- [Work request]: Each line of the data has to be transcribed exactly.

___ Data for processing

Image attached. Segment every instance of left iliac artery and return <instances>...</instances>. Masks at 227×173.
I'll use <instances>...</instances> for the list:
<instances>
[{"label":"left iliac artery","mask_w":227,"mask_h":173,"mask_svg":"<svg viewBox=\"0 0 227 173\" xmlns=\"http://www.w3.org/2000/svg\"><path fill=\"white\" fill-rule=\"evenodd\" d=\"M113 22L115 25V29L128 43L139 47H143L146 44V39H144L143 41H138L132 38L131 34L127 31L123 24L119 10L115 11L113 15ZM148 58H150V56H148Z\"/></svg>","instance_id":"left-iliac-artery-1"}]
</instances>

______

- [Your response]:
Image attached. Segment every instance of left iliac artery and return <instances>...</instances>. Masks at 227×173.
I'll use <instances>...</instances> for the list:
<instances>
[{"label":"left iliac artery","mask_w":227,"mask_h":173,"mask_svg":"<svg viewBox=\"0 0 227 173\" xmlns=\"http://www.w3.org/2000/svg\"><path fill=\"white\" fill-rule=\"evenodd\" d=\"M113 22L115 25V29L128 43L139 47H143L146 44V39H144L143 41H138L132 38L131 34L127 31L123 24L119 10L115 11L113 15ZM148 58H150V56H148Z\"/></svg>","instance_id":"left-iliac-artery-1"}]
</instances>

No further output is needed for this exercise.